**Activity:** Set down every line from the one with "Annotate this image: element" to the end of the entries, both ends included, exactly as it reads and without pictures.
[Excerpted data Boundary: Start]
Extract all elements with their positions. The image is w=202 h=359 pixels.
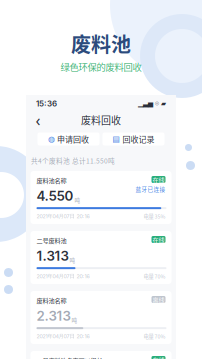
- staticText: 回收记录: [122, 133, 154, 145]
- staticText: 吨: [70, 256, 76, 264]
- button[interactable]: ◍: [38, 132, 100, 146]
- staticText: 2.313: [36, 308, 70, 324]
- staticText: 2021年04月07日 20:16: [36, 333, 90, 340]
- staticText: 绿色环保的废料回收: [60, 60, 142, 74]
- staticText: 废料池: [71, 29, 131, 58]
- staticText: 在线: [152, 355, 164, 359]
- staticText: 吨: [74, 196, 80, 204]
- staticText: 15:36: [36, 99, 57, 108]
- staticText: 废料池名称: [36, 296, 66, 305]
- staticText: 蓝牙已连接: [136, 185, 166, 193]
- button[interactable]: ▤: [102, 132, 164, 146]
- button[interactable]: 二号废料池: [30, 231, 172, 284]
- button[interactable]: 二号废料池名字可以很长: [30, 351, 172, 359]
- staticText: 二号废料池名字可以很长: [36, 356, 102, 359]
- button[interactable]: 废料池名称: [30, 171, 172, 224]
- button[interactable]: 返回: [31, 113, 45, 127]
- staticText: 离线: [152, 295, 164, 304]
- staticText: ▤: [112, 134, 120, 144]
- staticText: 废料回收: [81, 113, 121, 127]
- staticText: 二号废料池: [36, 236, 66, 245]
- staticText: 申请回收: [57, 133, 89, 145]
- staticText: ▁▃▅ ⌾ ▰: [138, 100, 166, 107]
- staticText: 电量 70%: [144, 272, 166, 280]
- staticText: 在线: [152, 175, 164, 184]
- staticText: 4.550: [36, 188, 74, 204]
- button[interactable]: 废料池名称: [30, 291, 172, 344]
- staticText: 吨: [72, 316, 78, 324]
- staticText: 2021年04月07日 20:16: [36, 273, 90, 280]
- staticText: 2021年04月07日 20:16: [36, 213, 90, 220]
- staticText: ◍: [48, 134, 55, 144]
- staticText: ‹: [36, 109, 40, 131]
- staticText: 电量 35%: [144, 212, 166, 220]
- staticText: 1.313: [36, 248, 68, 264]
- staticText: 废料池名称: [36, 176, 66, 185]
- staticText: 共4个废料池 总计11.550吨: [31, 156, 115, 165]
- staticText: 在线: [152, 235, 164, 244]
- staticText: 电量 70%: [144, 332, 166, 340]
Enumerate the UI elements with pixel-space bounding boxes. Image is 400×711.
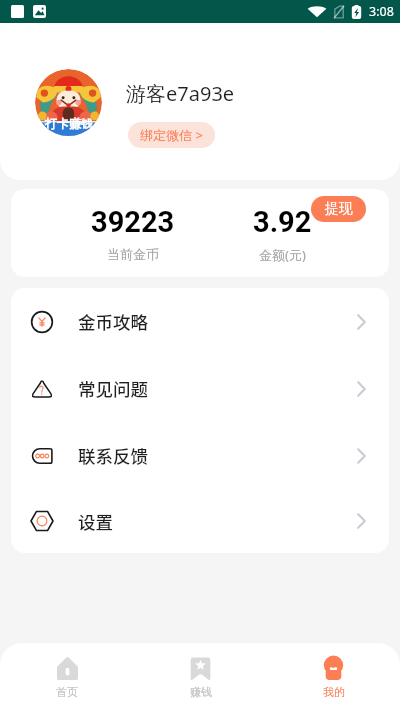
staticText: 3:08 <box>369 3 394 20</box>
staticText: 打卡赚钱 <box>45 116 93 131</box>
button[interactable]: 提现 <box>311 196 366 222</box>
button[interactable]: 常见问题 <box>11 355 389 422</box>
button[interactable]: 首页 <box>0 643 134 699</box>
button[interactable]: 赚钱 <box>134 643 267 699</box>
staticText: 赚钱 <box>190 685 212 699</box>
button[interactable]: 我的 <box>267 643 400 699</box>
staticText: 3.92 <box>253 205 312 239</box>
staticText: 首页 <box>56 685 78 699</box>
button[interactable]: 设置 <box>11 489 389 553</box>
staticText: 常见问题 <box>78 376 148 401</box>
staticText: 金币攻略 <box>78 309 148 334</box>
staticText: 绑定微信 > <box>140 126 203 144</box>
staticText: 39223 <box>91 205 175 239</box>
staticText: 游客e7a93e <box>126 80 235 107</box>
button[interactable]: 联系反馈 <box>11 422 389 489</box>
staticText: 联系反馈 <box>78 443 148 468</box>
staticText: 设置 <box>78 509 113 534</box>
button[interactable]: 绑定微信 > <box>128 122 215 148</box>
staticText: 金额(元) <box>259 246 306 264</box>
staticText: 提现 <box>325 200 353 218</box>
staticText: 当前金币 <box>107 246 159 262</box>
button[interactable]: 金币攻略 <box>11 288 389 355</box>
staticText: 我的 <box>323 685 345 699</box>
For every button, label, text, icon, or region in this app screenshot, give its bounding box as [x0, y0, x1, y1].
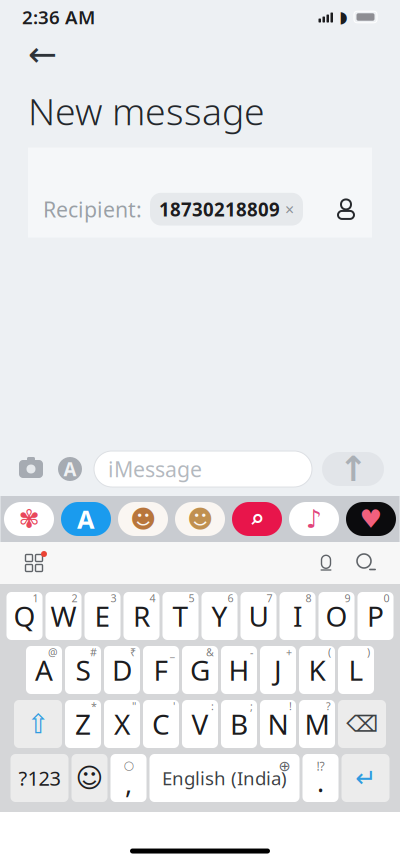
button[interactable]: Photos	[0, 496, 58, 542]
staticText: ☻	[130, 505, 156, 533]
staticText: O	[326, 597, 348, 635]
button[interactable]: Q	[6, 592, 42, 640]
staticText: 5	[188, 591, 194, 605]
staticText: M	[304, 705, 330, 743]
staticText: X	[114, 705, 130, 743]
staticText: iMessage	[108, 455, 202, 483]
staticText: 2	[72, 591, 78, 605]
staticText: ✾	[18, 505, 40, 533]
staticText: ♥	[360, 505, 382, 533]
button[interactable]: Camera	[16, 454, 46, 484]
staticText: ○	[124, 758, 134, 772]
button[interactable]: K	[299, 646, 335, 694]
staticText: V	[192, 705, 208, 743]
staticText: ⇧	[27, 709, 49, 739]
staticText: T	[172, 597, 188, 635]
staticText: -	[250, 645, 253, 659]
staticText: J	[274, 651, 282, 689]
staticText: 6	[228, 591, 234, 605]
button[interactable]: Memoji	[114, 496, 172, 542]
staticText: (	[328, 645, 331, 659]
button[interactable]: Backspace	[338, 700, 386, 748]
button[interactable]: S	[65, 646, 101, 694]
button[interactable]: V	[182, 700, 218, 748]
button[interactable]: D	[104, 646, 140, 694]
button[interactable]: Music	[286, 496, 342, 542]
button[interactable]: Period	[302, 754, 338, 802]
button[interactable]: App Store	[58, 496, 114, 542]
button[interactable]: E	[84, 592, 120, 640]
button[interactable]: W	[46, 592, 82, 640]
button[interactable]: Keyboard features	[14, 543, 54, 583]
button[interactable]: F	[143, 646, 179, 694]
button[interactable]: Fitness	[342, 496, 400, 542]
staticText: C	[152, 705, 170, 743]
button[interactable]: G	[182, 646, 218, 694]
staticText: ↑	[338, 449, 368, 489]
staticText: ?123	[18, 765, 60, 791]
staticText: R	[133, 597, 150, 635]
staticText: U	[248, 597, 268, 635]
button[interactable]: A	[26, 646, 62, 694]
button[interactable]: Apps	[56, 455, 84, 483]
staticText: 7	[266, 591, 272, 605]
staticText: _	[170, 645, 175, 659]
button[interactable]: X	[104, 700, 140, 748]
button[interactable]: Search	[346, 543, 386, 583]
staticText: ◗	[339, 8, 347, 26]
button[interactable]: Enter	[342, 754, 390, 802]
button[interactable]: Emoji	[72, 754, 108, 802]
button[interactable]: I	[280, 592, 316, 640]
staticText: ?	[326, 699, 331, 713]
staticText: 4	[150, 591, 156, 605]
staticText: ,	[125, 765, 132, 801]
staticText: E	[94, 597, 110, 635]
button[interactable]: Comma	[110, 754, 146, 802]
button[interactable]: C	[143, 700, 179, 748]
button[interactable]: N	[260, 700, 296, 748]
staticText: F	[154, 651, 168, 689]
staticText: ;	[250, 699, 253, 713]
button[interactable]: Animoji	[172, 496, 228, 542]
button[interactable]: U	[240, 592, 276, 640]
button[interactable]: Images	[228, 496, 286, 542]
button[interactable]: M	[299, 700, 335, 748]
staticText: N	[268, 705, 288, 743]
staticText: :	[211, 699, 214, 713]
staticText: A	[77, 502, 95, 536]
staticText: ☻	[187, 505, 213, 533]
staticText: *	[91, 699, 97, 713]
button[interactable]: Y	[202, 592, 238, 640]
staticText: ⌕	[250, 505, 264, 533]
button[interactable]: J	[260, 646, 296, 694]
button[interactable]: P	[358, 592, 394, 640]
button[interactable]: Shift	[14, 700, 62, 748]
button[interactable]: Space, English (India)	[150, 754, 300, 802]
staticText: !?	[316, 758, 324, 774]
staticText: Z	[75, 705, 91, 743]
button[interactable]: R	[124, 592, 160, 640]
staticText: ⌫	[346, 711, 378, 737]
staticText: H	[228, 651, 250, 689]
staticText: )	[367, 645, 370, 659]
button[interactable]: O	[318, 592, 354, 640]
staticText: .	[317, 764, 324, 800]
button[interactable]: Voice input	[306, 543, 346, 583]
button[interactable]: Send	[322, 451, 384, 487]
button[interactable]: Back	[0, 34, 72, 74]
button[interactable]: T	[162, 592, 198, 640]
button[interactable]: B	[221, 700, 257, 748]
button[interactable]: Z	[65, 700, 101, 748]
button[interactable]: H	[221, 646, 257, 694]
staticText: @	[48, 645, 58, 659]
staticText: 0	[384, 591, 390, 605]
staticText: #	[90, 645, 97, 659]
button[interactable]: iMessage	[94, 451, 312, 487]
button[interactable]: L	[338, 646, 374, 694]
button[interactable]: Recipient:	[28, 154, 372, 232]
staticText: G	[190, 651, 210, 689]
staticText: ×	[285, 199, 294, 220]
staticText: Recipient:	[43, 195, 142, 223]
staticText: '	[173, 699, 175, 713]
button[interactable]: ?123	[10, 754, 68, 802]
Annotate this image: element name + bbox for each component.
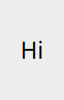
- staticText: Hi: [20, 35, 44, 65]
[Excerpted data Boundary: End]
**Answer for this exercise:**
Annotate this image: element name + bbox for each component.
- staticText: Hi: [20, 35, 44, 65]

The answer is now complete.